» Exercise goal: The goal is an unaltered copy of the records below, minus any images.

Saved entries:
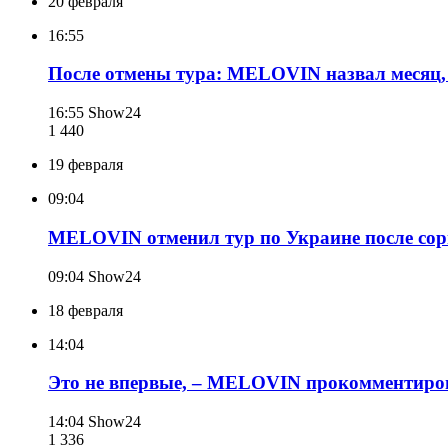
20 февраля
16:55
После отмены тура: MELOVIN назвал месяц,
16:55
Show24
1 440
19 февраля
09:04
MELOVIN отменил тур по Украине после сор
09:04
Show24
18 февраля
14:04
Это не впервые, – MELOVIN прокомментиров
14:04
Show24
1 336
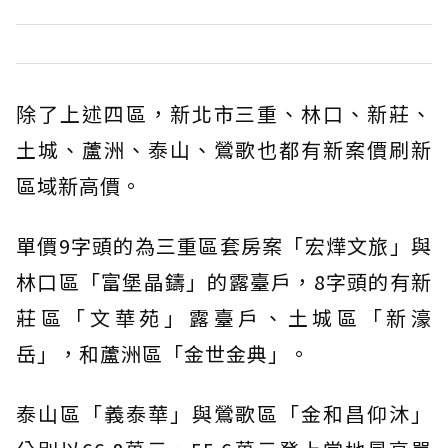
除了上述四區，新北市三重、林口、新莊、
土城、蘆洲、泰山、鶯歌也都有新案價刷新
區域新高價。
單價9字頭的為三重區套房案「宏燁文旅」與
林口區「富堡晶鑄」的露臺戶，8字頭的有新
莊區「文華苑」露臺戶、土城區「新濠
岳」，和蘆洲區「金世金典」。
泰山區「義泰華」與鶯歌區「金和昌仰沐」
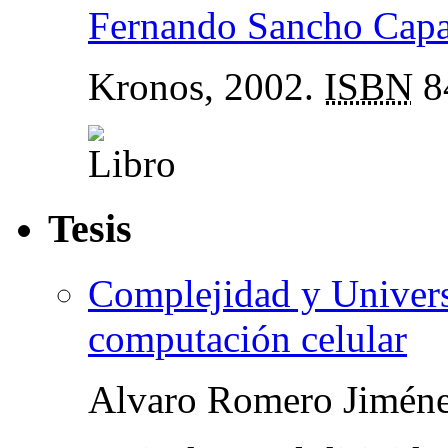
Fernando Sancho Capa
Kronos, 2002.
ISBN
8
Tesis
Complejidad y Univers
computación celular
Alvaro Romero Jimén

» Expected answer:
20 февраля
16:55
После отмены тура: MELOVIN назвал месяц,
16:55
Show24
1 440
19 февраля
09:04
MELOVIN отменил тур по Украине после сор
09:04
Show24
18 февраля
14:04
Это не впервые, – MELOVIN прокомментиров
14:04
Show24
1 336
除了上述四區，新北市三重、林口、新莊、
土城、蘆洲、泰山、鶯歌也都有新案價刷新
區域新高價。
單價9字頭的為三重區套房案「宏燁文旅」與
林口區「富堡晶鑄」的露臺戶，8字頭的有新
莊區「文華苑」露臺戶、土城區「新濠
岳」，和蘆洲區「金世金典」。
泰山區「義泰華」與鶯歌區「金和昌仰沐」
Fernando Sancho Capa
Kronos, 2002.
ISBN
8
Tesis
Complejidad y Univers
computación celular
Alvaro Romero Jimén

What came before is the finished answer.